What is a metaphysical man?

Just for fun, let’s make things as needlessly controversial as we can:

The theory of evolution cannot explain metaphysical living things, which can only arise by the intention of mind.

The claim is either obvious or vacuous and demands that we flesh out the first adjective: what is a metaphysical thing? Is it an abstract thing? A sort of idealization or ghost of the reality or “brute facts” in front of us? Is it a mystical or mysterious account of things invoking occult powers and gnostic incantations?

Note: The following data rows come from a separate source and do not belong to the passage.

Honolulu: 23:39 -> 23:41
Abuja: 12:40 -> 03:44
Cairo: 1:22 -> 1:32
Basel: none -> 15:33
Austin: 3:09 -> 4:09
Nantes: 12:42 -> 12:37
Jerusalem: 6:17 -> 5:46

It might be any of these things, but it needn’t be. Explaining Athanasius’s cosmology below provides one very down-to-earth way of understanding metaphysical things. Athanasius’s claim is that we cannot explain anything as a whole having distinct parts considered precisely as a whole having distinct parts, without tracing its origin to mind as opposed to chance. That this is not the only way of considering things goes without saying: we can consider them as collections of traits, as members of a population, as phenotypes related to genotypes, as having masses we can measure on a scale, as being picturesque. etc. ad infinitum. In fact, we might consider one and the same reality in all these different ways. This is not a matter of dividing up things – a genotype or a mass is might well be a whole, but to consider something as a mass is not to consider it as a whole, and it is the way of considering things that divides up the sciences. You might consider the number of chromosomes in a human being (46) as an even number, but this does not make the study of chromosomes (biology) is the study of even numbers (mathematics). Likewise, you might consider an animal or living thing as a whole, but when you do this is not the study of animals (one of the natural sciences) but the study of wholes as wholes.  I say this is a metaphysical account. Why?

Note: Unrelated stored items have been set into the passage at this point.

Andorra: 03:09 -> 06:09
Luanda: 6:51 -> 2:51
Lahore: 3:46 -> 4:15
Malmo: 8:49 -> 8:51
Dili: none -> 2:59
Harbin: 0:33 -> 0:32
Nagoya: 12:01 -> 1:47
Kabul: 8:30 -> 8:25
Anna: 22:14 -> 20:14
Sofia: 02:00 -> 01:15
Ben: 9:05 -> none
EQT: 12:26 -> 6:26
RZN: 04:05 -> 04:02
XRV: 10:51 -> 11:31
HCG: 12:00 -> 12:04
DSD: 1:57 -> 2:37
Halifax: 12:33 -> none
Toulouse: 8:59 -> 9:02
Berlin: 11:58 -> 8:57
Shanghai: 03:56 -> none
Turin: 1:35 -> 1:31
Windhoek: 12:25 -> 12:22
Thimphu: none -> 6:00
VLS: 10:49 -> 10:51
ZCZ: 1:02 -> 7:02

Aristotle’s simplest account is that every science leaves certain things out: physics does not study the Pythagorean theorem (even if it uses it); mathematics does not deal with the genes (even if it is relevant to their study), etc. But there is a certain group of things that are common to all things, and whole and part are perfect examples. Both triangles and turnip plants are wholes, both the hypotenuse and the foot are parts. It is this class of things that are not peculiar to some distinct science that Aristotle first defines as metaphysical. This is what is first meant by “the science of being as being”, i.e. it is the study of what is common as opposed to what is proper to any particular science. If you want to make a proper study of wholes, you can’t reach for any particular science that considers a part of being. But these common ideas are emphatically not “more abstract” or “less concrete” or “more like ideas”. John Smith is a real, concrete whole just as much as he is a real, concrete animal. The study of being as being is not the study of some vast, universal thing any more than biology is the study of some vast universal animal.

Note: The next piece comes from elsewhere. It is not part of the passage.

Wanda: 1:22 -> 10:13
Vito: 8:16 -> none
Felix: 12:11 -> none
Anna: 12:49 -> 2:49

In considering wholes as wholes in relation to their separate parts, Athanasius gives a proof that all things in the cosmos arise by purpose and design as opposed to chance. This is not the only mode of consideration of things, and it leaves open the possibility of infinite sciences that find no evidence of design or purpose.

8 Comments

  1. johnd012033 said,

    August 25, 2012 at 2:36 am

    I suspect that the conundrum would be resolved if one assumes
    that they mean that not everything has a cause because those things that do not have causes are thought to be caused by “random chance operating over a very long time”. Being caused by random chance is like not having a real cause, because the form of the result is not present in that “random chance” that is doing the causation. If “chance” would make the statue by some kind of fortuitous coming together of its components, then the form would not have existed ever in the very randomness that is being said to be bringing the components together.
    I think this, in my humble opinion, is what atheistic evolutionists think created a world of diverse life forms, without ever having possessed the perfection (form) that the randomness is supposed to have created.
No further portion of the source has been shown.